Problem to solve: Wherever the word "lượng" turns up in a line of the entries, copy that line.

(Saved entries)
-- Opening Marker --

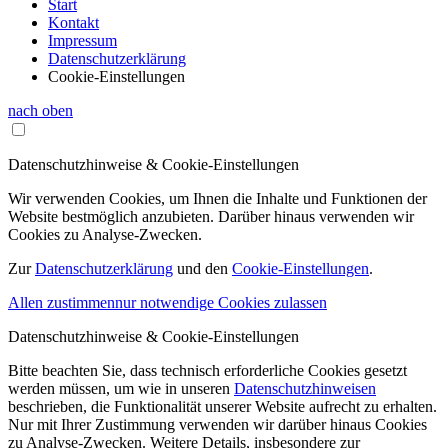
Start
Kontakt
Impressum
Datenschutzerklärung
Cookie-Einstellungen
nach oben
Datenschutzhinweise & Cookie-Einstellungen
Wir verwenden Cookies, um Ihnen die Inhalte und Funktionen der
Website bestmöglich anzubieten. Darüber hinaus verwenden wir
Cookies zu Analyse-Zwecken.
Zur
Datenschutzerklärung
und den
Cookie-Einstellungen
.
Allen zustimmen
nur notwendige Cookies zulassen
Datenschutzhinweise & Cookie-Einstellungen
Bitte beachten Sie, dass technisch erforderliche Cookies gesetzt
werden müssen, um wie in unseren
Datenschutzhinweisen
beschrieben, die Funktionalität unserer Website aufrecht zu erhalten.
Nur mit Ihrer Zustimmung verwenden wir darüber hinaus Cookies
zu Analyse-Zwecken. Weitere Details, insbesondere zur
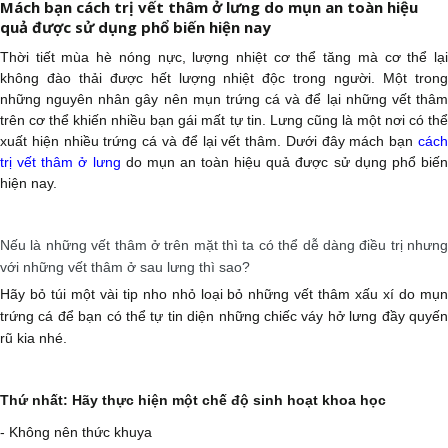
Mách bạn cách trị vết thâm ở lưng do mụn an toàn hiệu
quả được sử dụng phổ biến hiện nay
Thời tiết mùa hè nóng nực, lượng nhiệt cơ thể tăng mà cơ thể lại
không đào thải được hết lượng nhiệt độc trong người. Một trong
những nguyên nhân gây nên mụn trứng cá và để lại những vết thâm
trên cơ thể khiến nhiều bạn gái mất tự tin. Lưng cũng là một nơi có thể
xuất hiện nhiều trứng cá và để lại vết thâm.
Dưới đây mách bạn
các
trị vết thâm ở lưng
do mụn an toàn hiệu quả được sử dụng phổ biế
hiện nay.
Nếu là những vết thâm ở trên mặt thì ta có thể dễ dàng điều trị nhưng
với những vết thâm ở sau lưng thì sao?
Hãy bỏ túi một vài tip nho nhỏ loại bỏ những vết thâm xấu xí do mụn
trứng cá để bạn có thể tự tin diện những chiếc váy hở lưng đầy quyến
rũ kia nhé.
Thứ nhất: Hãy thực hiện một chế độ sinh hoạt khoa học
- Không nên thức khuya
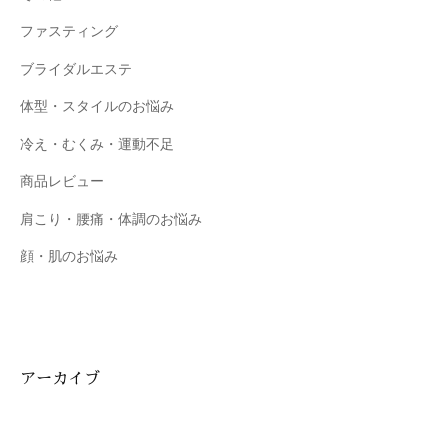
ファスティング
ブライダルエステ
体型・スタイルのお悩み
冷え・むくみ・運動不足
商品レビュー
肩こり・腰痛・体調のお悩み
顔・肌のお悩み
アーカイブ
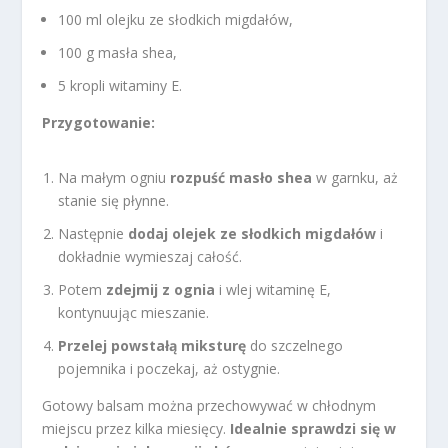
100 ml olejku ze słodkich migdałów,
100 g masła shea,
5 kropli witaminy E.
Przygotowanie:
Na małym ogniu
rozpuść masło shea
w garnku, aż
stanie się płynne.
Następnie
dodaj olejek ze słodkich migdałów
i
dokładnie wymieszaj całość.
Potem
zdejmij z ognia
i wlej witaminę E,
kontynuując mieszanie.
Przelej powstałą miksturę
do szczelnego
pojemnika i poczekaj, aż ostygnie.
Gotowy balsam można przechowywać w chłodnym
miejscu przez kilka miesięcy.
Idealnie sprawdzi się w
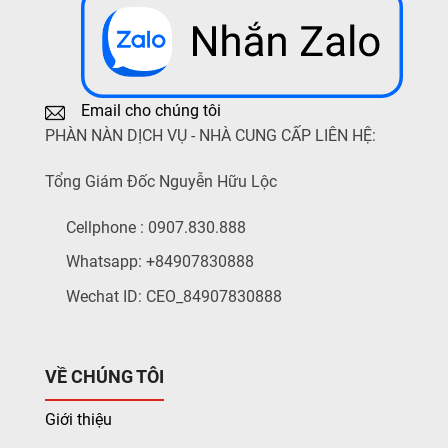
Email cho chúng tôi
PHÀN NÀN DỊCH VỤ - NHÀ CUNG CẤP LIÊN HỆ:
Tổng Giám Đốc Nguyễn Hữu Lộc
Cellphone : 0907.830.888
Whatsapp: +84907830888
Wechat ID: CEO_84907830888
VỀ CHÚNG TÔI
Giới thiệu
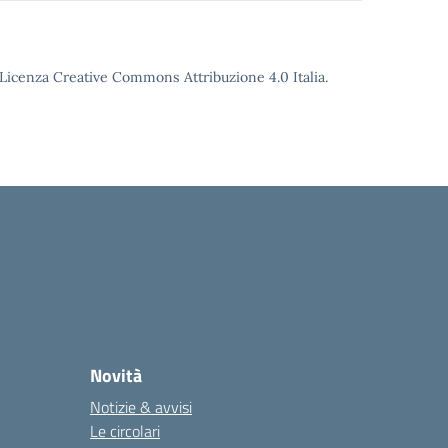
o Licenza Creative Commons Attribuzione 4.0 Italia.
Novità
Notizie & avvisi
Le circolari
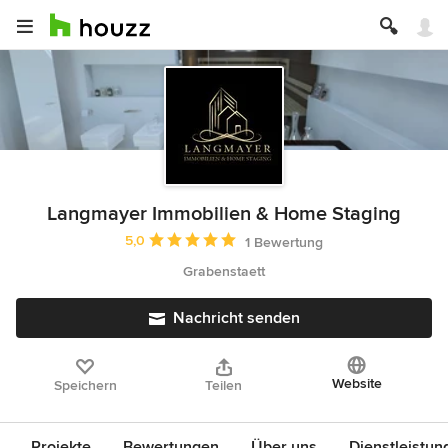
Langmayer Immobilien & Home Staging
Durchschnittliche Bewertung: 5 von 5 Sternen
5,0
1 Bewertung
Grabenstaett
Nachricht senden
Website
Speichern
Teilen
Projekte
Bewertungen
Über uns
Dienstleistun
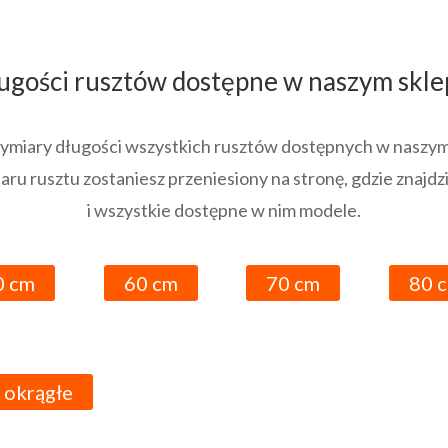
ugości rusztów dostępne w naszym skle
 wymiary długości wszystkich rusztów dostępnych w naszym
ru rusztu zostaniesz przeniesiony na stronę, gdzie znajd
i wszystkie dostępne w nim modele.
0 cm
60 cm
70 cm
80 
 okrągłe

-- Closing Marker --

Exercise output:
Thời tiết mùa hè nóng nực, lượng nhiệt cơ thể tăng mà cơ thể lại
không đào thải được hết lượng nhiệt độc trong người. Một trong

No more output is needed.